Secondly, I want to show by the case of Mr. De Winter (Flanders) and Mr. Strache (Austria) that making obeisance to Israel is no guarantee for power at home. In 1999 Mr. Strache’s party FPÖ, back then led by Mr. Haider, won a landslide victory in the Austrian elections with 27% of the popular vote. The FPÖ won even more votes than the centre-right People’s Party (ÖVP) and Haider managed to form a right-wing government. The other European countries reacted hysterically and Israel temporarily withdrew its ambassador. In the end, there were no formal sanctions or other lasting damage for Austria and even the vital tourist industry was not harmed. It was a breakthrough for a nationalist party at the time without any Jewish/Israeli support whatsoever.

In Flanders the situation was different. Vlaams Belang, the party of Mr. De Winter, has its popular base in Antwerp—the largest Dutch-speaking city in Belgium and its main port—receiving one third of the votes in 2000 and 2006. In Flanders the party receives between 15% and 25% of the popular vote. Like FPÖ, Vlaams Belang has the capability of expanding its popularity over 10% with peaks of 25% and occasionally even 33%. In Antwerp, there is also a significant Jewish minority, but it is mainly a closed community of Orthodox religious people. Unlike in Austria, Vlaams Belang is excluded from public offices and participation in the coalition government. The central question is whether support for Israel will turn the tables for Vlaams Belang.

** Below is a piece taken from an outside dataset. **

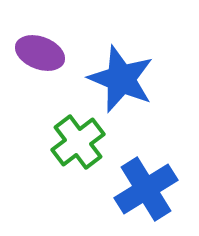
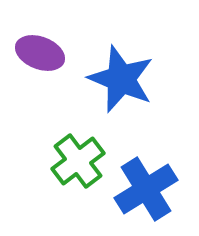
green cross: moved 19 px down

Support for Israel is by no means restricted to radical parties. (Incidentally, MP Wim Kortenoeven of Wilders’ Freedom Party has called for “preventive war” against Iran.)  Mainstream parties are generally favorable towards Israel and Jewish interests, despite a small but noisy pro-Palestinian faction within the socialist parties. Any Israel lobby will focus on the best way to influence the established liberal, socialist and Christian parties. In other words, from the Jewish side there is no interest in seeking the support of nationalist parties. Local Jewish communities are generally hostile to nationalist sentiments. In 2008, the Vienna Jewish community leader called Mr. Strache “more dangerous than Haider.” By the way, Haider died in October 2008 and got the semblance of a state funeral which was attended by all important political leaders in Austria.

My point is that Israel is not desperately seeking support and is no power broker in European politics. Even more, local Jewish communities in Europe remain hostile towards nationalist and Christian sentiments, as is proven by an official protest by the Austrian Jewish community of contacts between Likud and Mr. Strache. Love for Israel has always been a one way affair and Diaspora Jews are staunchly leftist. Even in Holland, where Mr. Wilders is unquestionably pro-Jewish (married to a Jewish wife and with possible Jewish descent) and pro-Israel, Jews don’t publicly support him in the media or via the polls. I am convinced that within a democratic framework politics is about acquiring support from interest groups, but there will never be a genuine affection between nationalist politics and Jewish interests.